Investors pour huge sums into US equity funds (FT)
Investors have poured more money into US equity funds this week than at any time since the 2008 financial crisis, with the value of the benchmark S&P 500 index soaring to a record $15tn. ... Some $19.7bn was invested in global equity funds in the past week, the most for six months, while $700m was pulled from bond funds, according to Bank of America Merrill Lynch citing EPFR figures. The amount put in US equity funds was the most since June 2008, the bank said.
China, U.S. companies' great hope, now a drag (Reuters)
As the world's second-largest economy - and still growing - China is seen as a primary source of revenue growth by the largest U.S. companies. But a country that once boasted double-digit growth is now growing at a more modest 7.5 percent rate, its credit markets are overheated and fears of a housing bubble remain. The slowing has occurred as major U.S. names garner more revenue from Asia. Among 18 S&P companies with large exposure to China, 12 of them were underperforming the broader S&P 500 index year-to-date, including Yum Brands Inc and Intel, which noted the slower growth in China as a headwind.
G-20 to Back Corporate Tax Reform (WSJ)
The Group of 20 largest economies is set to back a major reform of international taxation designed to eliminate loopholes that enable many companies to keep their tax bills low. ... The action plan aims to plug the gaps created by a complex web of bilateral tax treaties that has expanded since the 1920s, and which now allow for "aggressive" tax planning, where companies adopt legal structures designed to shift their profits to the lowest tax jurisdictions, regardless of where those profits are earned.
U.K. Hires JPMorgan to Provide Bank-Privatization Advice (Bloomberg)

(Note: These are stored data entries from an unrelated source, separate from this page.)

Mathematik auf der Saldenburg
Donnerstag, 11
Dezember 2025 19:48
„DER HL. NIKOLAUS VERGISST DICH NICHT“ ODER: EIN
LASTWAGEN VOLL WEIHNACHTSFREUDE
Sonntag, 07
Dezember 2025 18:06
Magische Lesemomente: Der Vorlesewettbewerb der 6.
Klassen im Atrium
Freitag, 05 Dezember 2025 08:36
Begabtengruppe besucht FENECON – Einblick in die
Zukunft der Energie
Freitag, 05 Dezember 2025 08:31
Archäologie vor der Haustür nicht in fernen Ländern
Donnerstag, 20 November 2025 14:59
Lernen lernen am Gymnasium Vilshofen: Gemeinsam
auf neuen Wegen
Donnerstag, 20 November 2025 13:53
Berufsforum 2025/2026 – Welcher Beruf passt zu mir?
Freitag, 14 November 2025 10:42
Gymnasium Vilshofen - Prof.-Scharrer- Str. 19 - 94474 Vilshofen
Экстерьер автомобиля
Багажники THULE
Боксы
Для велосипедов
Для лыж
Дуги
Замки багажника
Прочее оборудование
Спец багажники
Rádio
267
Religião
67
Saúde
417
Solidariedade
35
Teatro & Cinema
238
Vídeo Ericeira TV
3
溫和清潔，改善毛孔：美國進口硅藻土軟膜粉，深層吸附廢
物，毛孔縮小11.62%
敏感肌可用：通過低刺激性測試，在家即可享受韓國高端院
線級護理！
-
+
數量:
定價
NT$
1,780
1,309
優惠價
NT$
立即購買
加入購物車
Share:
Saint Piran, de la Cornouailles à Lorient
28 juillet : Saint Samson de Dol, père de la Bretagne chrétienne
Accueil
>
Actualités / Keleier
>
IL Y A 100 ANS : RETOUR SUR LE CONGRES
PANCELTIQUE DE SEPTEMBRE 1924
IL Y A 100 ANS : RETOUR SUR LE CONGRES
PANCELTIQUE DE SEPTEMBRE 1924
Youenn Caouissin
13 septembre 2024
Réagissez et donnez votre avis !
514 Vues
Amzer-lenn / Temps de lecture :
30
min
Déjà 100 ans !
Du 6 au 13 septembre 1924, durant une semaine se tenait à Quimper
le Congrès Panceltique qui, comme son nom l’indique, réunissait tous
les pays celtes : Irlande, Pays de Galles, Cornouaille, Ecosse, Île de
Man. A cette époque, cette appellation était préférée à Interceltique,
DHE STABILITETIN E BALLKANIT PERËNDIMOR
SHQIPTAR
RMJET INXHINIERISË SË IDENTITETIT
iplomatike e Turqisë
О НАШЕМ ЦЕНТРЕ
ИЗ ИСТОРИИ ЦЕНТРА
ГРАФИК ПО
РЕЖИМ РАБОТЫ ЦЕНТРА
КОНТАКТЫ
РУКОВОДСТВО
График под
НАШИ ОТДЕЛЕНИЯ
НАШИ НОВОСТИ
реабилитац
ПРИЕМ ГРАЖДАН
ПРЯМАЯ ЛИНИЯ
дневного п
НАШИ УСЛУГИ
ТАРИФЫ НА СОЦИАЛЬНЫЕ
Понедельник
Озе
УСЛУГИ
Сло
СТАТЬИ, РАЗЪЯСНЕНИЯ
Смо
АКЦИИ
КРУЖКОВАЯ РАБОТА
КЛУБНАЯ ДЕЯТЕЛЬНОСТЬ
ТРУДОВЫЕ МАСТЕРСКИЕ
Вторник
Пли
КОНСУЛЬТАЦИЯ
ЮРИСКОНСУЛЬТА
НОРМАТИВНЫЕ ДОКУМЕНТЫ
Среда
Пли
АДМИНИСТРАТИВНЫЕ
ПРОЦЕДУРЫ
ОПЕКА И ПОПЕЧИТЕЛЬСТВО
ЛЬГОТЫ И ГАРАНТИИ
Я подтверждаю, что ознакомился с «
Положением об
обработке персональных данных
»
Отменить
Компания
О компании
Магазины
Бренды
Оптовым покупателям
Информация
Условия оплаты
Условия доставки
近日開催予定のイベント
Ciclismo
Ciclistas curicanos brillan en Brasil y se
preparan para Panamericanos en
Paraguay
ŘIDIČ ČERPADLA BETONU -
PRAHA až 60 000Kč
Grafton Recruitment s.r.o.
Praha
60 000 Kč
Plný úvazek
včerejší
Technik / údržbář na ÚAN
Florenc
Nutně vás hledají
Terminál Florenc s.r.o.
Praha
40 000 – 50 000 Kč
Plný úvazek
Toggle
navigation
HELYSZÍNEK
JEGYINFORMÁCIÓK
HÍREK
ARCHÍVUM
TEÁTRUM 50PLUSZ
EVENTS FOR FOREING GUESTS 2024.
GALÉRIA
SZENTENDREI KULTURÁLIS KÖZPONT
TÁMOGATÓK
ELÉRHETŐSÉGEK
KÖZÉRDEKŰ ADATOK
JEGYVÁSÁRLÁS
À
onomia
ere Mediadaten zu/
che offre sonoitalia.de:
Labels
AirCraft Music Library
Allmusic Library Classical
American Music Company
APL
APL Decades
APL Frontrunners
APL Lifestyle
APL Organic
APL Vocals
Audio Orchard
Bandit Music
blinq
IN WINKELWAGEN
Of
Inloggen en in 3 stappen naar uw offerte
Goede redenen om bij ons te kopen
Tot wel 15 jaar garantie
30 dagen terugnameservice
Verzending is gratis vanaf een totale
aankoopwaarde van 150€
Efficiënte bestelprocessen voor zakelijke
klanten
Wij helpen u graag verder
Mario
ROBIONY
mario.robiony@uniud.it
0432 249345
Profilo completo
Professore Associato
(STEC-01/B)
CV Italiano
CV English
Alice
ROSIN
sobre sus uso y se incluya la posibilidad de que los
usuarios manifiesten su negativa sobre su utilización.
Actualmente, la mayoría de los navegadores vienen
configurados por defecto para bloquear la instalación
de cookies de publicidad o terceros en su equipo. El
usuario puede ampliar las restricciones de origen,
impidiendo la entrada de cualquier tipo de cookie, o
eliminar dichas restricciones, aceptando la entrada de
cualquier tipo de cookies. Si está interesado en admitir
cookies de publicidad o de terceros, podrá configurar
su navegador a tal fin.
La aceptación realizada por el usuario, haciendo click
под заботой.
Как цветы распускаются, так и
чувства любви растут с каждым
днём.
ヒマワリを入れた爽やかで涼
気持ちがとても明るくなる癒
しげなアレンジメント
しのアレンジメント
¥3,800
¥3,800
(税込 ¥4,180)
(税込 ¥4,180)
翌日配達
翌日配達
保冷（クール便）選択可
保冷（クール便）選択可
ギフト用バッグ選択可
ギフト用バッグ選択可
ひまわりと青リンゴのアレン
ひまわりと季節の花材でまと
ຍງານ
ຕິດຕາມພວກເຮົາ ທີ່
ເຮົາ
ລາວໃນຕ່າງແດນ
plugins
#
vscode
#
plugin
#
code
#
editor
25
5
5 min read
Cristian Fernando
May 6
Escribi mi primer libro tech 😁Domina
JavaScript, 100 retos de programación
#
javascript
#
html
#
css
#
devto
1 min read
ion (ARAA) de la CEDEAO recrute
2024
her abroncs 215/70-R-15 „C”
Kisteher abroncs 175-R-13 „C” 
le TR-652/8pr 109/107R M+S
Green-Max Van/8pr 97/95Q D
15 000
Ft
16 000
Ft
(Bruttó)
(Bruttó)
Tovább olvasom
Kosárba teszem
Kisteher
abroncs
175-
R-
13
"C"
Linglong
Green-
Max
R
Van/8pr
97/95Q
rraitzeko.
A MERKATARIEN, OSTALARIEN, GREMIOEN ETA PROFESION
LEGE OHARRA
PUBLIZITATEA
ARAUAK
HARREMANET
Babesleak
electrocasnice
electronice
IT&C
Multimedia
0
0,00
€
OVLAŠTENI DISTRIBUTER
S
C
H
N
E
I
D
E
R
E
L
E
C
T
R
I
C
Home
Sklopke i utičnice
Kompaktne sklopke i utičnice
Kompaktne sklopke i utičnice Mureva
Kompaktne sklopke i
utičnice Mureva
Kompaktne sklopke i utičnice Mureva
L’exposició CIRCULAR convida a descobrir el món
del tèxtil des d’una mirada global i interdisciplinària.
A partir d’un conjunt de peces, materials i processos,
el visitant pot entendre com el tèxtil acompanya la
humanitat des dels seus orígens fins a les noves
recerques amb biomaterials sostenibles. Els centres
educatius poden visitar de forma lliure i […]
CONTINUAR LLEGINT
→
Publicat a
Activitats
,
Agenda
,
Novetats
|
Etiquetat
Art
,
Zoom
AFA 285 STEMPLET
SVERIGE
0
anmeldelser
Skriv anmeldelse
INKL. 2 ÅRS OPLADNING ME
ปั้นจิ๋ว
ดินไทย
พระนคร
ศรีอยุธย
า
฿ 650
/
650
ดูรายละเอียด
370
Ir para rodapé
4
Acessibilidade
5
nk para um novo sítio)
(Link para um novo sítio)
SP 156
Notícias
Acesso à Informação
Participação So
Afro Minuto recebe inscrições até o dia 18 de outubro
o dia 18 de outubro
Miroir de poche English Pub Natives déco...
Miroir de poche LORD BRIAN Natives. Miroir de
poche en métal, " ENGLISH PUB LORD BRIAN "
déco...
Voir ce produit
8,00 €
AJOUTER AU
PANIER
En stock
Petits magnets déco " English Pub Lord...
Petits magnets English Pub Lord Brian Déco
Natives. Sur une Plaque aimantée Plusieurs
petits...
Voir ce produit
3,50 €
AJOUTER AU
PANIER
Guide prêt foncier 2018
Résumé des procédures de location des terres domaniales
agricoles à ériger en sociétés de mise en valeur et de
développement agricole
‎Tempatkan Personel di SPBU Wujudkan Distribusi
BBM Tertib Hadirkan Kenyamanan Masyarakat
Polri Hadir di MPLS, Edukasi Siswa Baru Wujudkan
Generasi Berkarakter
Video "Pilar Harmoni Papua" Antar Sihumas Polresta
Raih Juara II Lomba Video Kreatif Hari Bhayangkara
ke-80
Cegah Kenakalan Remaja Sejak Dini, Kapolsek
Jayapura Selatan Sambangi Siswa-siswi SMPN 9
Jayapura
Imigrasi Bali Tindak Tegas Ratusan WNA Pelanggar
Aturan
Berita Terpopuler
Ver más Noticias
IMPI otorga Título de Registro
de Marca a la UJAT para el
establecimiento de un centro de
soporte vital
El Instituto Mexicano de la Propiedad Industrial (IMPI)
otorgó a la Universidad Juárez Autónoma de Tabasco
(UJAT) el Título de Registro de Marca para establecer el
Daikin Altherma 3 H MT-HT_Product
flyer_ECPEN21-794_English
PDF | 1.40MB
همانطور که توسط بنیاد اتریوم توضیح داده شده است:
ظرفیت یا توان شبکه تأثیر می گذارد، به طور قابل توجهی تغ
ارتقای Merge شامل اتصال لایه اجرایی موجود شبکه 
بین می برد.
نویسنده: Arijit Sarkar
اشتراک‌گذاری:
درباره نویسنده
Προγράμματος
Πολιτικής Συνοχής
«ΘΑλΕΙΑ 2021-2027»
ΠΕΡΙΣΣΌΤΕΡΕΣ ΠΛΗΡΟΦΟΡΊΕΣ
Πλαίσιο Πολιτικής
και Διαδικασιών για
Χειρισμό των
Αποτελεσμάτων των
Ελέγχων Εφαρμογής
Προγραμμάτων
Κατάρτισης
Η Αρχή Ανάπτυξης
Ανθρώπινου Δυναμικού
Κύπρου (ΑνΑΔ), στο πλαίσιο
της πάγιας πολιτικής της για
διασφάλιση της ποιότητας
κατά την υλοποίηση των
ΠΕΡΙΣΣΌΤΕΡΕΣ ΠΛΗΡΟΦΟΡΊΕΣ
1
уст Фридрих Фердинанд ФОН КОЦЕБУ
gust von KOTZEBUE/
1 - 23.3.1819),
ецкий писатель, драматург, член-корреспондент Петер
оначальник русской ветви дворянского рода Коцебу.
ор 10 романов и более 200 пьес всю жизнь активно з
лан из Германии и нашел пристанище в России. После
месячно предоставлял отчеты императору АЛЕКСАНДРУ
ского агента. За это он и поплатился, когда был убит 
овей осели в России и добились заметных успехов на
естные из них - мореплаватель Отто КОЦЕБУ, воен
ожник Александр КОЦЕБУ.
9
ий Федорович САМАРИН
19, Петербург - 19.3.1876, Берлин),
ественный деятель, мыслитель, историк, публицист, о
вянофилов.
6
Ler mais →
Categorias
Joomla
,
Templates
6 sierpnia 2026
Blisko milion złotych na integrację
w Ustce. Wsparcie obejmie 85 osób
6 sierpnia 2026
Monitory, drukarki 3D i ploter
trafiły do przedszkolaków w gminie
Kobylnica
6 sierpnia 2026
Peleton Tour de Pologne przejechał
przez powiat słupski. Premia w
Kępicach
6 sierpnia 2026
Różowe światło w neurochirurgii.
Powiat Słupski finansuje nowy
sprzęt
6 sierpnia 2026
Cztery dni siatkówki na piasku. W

The U.K. hired JPMorgan Chase & Co., whose senior advisers include former Prime Minister Tony Blair, as it accelerates efforts to reduce its stakes in Lloyds Banking Group Plc and Royal Bank of Scotland Group Plc. “JPMorgan Cazenove will provide ad hoc input which will complement UKFI’s expertise in devising strategies for realizing value for the government’s shareholdings in the banks,” U.K. Financial Investments Ltd., the body that oversees the government’s stakes in the lenders, said in a statement today. “This appointment does not involve any commitment in relation to other roles at any other time and UKFI intends to review this appointment on a periodic basis.”
Apache to Sell Gulf of Mexico Shelf Unit for $3.75 Billion (DealBook)
The Apache Corporation agreed to sell its business in the Gulf of Mexico’s shelf to a portfolio company owned by the private equity firm Riverstone Holdings for about $3.75 billion. The buyer, Riverstone’s Fieldwood Energy, is buying a business with 239 millions of barrels of oil equivalent in reserves at the end of last year, more than half of which is oil and 75 percent of which is already developed.
Chateau Latour 2003 Bordeaux Rebounds in London (Bloomberg)
A case of 2003 Chateau Latour, a Bordeaux first-growth wine estate, sold for 7,350 pounds ($11,190) on Liv-ex, marking a 5 percent gain from this year’s February low while remaining within its 2013 trading range. Yesterday’s deal compared with the 7,165 pounds paid for a similar case the previous day, and left the vintage still trading 29 percent below the 10,300 pound record it reached in July 2011, when demand for top Bordeaux was peaking.
Stephen Colbert Grills Eliot Spitzer, Declares 'This Ain't Charlie Rose, Motherf**ker' (HuffPo)
[Spitzer] was asked by Stephen Colbert if forgiving voters signal the "slow decay of our moral values." As Spitzer laughed the question off, Colbert declared, "This ain't Charlie Rose, motherf**ker!" "Shouldn't the job of comptroller go to someone who has shown a modicum of self-comptrol?" The comedy host asked Spitzer. "Why should the people trust you?"